_What the task requires:_ Your task is to find every line in the records that holds the string "keuze" and copy it.

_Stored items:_
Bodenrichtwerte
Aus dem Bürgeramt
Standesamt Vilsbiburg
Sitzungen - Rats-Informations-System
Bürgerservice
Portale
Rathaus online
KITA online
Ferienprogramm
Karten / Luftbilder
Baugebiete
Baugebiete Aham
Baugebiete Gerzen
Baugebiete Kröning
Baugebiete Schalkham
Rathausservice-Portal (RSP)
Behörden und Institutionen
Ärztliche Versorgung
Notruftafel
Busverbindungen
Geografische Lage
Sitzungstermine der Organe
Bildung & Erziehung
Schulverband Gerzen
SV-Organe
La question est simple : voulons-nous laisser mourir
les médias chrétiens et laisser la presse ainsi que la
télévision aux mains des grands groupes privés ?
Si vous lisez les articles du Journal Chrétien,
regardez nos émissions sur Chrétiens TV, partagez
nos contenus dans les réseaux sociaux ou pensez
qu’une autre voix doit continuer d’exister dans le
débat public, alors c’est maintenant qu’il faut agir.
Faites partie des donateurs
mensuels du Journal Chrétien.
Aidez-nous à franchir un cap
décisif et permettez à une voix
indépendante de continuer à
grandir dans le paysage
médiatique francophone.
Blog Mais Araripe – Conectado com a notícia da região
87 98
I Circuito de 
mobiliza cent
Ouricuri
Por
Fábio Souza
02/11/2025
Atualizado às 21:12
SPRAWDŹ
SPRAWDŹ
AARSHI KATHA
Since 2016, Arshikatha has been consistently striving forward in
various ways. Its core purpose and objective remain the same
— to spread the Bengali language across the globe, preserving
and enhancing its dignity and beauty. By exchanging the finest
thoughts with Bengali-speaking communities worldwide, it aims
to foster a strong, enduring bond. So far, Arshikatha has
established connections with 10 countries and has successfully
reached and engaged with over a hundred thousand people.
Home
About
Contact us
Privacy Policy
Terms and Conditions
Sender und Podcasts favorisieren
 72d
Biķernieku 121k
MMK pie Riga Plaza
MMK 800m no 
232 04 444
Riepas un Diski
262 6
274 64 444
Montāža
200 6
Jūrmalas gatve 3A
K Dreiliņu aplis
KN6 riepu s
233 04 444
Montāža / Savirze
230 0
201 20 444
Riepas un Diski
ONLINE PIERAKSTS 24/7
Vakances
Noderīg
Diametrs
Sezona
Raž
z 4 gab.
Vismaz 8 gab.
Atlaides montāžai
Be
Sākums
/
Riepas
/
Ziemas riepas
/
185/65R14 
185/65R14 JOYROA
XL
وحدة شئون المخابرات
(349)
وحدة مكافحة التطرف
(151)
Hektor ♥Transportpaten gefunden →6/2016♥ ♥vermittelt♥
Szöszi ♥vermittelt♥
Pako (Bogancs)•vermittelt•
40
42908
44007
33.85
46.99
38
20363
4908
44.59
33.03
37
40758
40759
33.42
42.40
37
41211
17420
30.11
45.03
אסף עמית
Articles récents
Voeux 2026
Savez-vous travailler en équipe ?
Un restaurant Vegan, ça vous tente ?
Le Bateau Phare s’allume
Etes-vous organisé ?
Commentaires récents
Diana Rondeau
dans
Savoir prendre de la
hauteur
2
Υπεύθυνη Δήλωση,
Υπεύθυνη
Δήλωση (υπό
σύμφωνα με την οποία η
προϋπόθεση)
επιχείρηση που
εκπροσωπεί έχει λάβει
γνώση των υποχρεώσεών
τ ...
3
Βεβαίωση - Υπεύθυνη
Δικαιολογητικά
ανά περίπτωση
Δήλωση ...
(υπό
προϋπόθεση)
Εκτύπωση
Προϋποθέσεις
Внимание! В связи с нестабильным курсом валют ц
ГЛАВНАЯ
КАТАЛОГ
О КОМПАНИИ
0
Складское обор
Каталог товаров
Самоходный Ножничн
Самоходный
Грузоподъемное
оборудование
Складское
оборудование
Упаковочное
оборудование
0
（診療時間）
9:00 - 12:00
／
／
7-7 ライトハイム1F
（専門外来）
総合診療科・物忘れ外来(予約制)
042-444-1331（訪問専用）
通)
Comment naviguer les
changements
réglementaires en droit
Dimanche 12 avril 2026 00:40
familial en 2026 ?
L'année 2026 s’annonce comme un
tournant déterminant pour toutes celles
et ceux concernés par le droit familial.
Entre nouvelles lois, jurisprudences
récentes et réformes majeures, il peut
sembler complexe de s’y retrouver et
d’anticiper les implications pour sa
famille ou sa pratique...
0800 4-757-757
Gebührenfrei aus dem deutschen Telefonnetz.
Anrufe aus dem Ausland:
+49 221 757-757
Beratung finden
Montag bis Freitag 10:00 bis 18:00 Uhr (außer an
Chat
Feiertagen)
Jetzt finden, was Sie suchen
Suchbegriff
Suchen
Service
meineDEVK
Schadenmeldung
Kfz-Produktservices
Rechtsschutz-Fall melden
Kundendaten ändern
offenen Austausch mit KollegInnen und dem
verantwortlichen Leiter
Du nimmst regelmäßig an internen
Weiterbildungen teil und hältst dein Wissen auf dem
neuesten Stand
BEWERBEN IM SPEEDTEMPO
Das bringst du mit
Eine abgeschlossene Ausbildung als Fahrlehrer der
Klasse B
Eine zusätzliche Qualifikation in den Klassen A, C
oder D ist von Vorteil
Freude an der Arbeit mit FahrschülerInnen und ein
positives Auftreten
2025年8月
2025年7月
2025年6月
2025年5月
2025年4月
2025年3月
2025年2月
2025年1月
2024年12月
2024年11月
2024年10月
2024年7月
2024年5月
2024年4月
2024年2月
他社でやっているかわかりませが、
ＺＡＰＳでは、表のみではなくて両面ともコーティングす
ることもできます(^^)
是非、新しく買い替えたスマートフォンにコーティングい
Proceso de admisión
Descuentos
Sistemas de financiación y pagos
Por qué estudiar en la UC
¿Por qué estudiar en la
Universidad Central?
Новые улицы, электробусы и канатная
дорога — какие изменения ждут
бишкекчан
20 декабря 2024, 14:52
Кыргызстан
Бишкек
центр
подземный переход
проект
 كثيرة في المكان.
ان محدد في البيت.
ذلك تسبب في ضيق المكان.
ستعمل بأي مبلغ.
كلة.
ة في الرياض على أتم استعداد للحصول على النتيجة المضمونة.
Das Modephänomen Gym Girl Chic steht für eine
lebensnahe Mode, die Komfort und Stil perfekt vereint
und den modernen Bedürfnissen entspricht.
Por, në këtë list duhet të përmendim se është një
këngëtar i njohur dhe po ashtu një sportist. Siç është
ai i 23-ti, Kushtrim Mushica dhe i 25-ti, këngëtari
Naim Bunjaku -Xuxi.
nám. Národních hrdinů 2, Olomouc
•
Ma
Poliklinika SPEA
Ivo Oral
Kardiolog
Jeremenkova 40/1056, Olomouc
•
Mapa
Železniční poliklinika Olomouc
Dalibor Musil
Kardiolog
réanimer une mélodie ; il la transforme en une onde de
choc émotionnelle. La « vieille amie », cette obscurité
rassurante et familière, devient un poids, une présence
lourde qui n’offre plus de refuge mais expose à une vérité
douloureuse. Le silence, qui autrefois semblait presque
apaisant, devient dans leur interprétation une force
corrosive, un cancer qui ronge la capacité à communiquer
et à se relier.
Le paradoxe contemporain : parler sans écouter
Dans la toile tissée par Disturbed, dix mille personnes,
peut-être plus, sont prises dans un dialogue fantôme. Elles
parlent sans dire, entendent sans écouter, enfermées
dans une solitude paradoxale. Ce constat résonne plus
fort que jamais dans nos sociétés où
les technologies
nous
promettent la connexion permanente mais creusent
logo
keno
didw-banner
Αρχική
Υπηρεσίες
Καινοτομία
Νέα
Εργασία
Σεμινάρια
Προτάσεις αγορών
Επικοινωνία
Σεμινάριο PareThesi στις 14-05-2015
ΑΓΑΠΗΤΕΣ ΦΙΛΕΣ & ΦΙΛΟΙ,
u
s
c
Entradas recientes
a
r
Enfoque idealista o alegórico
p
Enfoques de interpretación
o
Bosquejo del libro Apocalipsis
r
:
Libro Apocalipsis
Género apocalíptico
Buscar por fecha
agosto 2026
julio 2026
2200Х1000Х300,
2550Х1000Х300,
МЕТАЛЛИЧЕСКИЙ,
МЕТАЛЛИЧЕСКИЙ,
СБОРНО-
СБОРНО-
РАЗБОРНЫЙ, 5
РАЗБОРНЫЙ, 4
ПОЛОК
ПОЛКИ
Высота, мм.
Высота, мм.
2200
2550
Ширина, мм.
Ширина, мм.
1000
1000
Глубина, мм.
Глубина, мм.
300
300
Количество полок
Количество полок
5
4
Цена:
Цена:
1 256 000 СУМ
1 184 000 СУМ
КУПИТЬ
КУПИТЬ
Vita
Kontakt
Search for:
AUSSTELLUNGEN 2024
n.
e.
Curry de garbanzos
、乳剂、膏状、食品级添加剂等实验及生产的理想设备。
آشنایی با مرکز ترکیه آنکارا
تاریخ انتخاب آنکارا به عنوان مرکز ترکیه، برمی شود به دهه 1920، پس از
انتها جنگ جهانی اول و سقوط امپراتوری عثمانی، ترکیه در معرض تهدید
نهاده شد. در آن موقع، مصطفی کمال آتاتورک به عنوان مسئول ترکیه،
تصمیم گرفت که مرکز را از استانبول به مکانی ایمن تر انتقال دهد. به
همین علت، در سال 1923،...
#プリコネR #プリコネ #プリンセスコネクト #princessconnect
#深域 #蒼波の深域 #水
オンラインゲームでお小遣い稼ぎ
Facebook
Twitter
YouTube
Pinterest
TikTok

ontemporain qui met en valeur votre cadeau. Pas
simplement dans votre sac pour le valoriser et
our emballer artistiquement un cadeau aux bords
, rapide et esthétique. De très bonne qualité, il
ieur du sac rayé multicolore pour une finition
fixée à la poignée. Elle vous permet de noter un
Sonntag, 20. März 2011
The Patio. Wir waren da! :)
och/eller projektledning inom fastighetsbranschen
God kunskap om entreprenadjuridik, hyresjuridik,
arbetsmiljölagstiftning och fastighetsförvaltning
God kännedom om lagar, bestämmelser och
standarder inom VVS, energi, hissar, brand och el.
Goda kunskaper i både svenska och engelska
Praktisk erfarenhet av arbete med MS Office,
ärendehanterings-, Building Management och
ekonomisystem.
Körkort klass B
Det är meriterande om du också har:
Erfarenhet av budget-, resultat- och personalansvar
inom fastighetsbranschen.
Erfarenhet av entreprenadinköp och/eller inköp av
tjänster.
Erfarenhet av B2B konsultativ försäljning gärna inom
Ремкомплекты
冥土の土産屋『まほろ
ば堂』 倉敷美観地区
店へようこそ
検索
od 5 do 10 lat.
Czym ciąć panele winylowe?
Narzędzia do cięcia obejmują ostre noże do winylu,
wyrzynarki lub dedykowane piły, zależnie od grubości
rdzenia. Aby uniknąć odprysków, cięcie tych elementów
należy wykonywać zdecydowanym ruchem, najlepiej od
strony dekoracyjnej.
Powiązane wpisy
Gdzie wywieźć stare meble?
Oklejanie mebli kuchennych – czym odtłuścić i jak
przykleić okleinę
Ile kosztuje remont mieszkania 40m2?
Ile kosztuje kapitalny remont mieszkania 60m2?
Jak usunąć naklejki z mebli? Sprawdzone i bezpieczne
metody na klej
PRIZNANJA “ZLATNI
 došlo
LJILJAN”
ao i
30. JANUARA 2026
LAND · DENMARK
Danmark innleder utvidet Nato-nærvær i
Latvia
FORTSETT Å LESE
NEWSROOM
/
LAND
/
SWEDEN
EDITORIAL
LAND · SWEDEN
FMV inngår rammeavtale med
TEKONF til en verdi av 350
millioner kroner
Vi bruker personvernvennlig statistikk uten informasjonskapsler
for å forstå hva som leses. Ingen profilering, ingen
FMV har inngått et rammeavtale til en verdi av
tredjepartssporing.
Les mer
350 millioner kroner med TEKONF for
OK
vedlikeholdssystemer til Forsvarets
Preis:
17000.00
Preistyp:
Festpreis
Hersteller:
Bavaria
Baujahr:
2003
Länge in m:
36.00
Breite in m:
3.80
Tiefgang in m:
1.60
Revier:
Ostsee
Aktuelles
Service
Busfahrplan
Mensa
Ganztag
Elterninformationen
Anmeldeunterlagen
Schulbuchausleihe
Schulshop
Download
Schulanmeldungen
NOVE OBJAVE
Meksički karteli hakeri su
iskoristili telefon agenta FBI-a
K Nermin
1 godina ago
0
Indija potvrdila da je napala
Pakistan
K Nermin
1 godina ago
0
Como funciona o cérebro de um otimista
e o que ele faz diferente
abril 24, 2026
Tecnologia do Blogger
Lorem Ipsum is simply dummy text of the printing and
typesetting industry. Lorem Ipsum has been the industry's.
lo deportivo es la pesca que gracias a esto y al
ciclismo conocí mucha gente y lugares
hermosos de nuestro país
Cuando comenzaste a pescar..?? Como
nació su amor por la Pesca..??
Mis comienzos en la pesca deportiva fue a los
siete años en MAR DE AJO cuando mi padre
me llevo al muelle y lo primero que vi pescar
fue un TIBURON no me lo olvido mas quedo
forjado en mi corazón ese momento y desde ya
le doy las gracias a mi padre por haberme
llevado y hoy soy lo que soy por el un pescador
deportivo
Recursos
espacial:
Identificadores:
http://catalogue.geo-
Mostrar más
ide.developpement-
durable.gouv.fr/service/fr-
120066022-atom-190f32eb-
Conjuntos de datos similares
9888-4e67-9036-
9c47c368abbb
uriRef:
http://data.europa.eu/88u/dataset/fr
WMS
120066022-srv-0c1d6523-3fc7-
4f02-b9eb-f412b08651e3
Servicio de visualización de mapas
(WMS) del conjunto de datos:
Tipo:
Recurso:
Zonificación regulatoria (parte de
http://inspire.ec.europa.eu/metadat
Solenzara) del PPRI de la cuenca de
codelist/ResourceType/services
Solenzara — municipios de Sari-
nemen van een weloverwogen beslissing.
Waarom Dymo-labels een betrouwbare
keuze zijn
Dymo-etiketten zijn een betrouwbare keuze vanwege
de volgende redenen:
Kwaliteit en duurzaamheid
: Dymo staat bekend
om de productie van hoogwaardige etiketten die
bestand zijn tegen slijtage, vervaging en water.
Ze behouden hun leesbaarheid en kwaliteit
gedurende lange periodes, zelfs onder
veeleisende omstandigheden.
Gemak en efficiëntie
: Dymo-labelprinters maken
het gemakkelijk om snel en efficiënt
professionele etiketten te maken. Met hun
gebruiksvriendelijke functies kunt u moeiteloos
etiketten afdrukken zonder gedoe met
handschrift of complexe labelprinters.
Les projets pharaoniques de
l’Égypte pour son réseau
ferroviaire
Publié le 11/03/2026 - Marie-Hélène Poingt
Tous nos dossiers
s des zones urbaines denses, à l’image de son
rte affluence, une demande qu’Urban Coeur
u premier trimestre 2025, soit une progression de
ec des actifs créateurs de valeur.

_Written response:_
keuze zijn
Dymo-etiketten zijn een betrouwbare keuze vanwege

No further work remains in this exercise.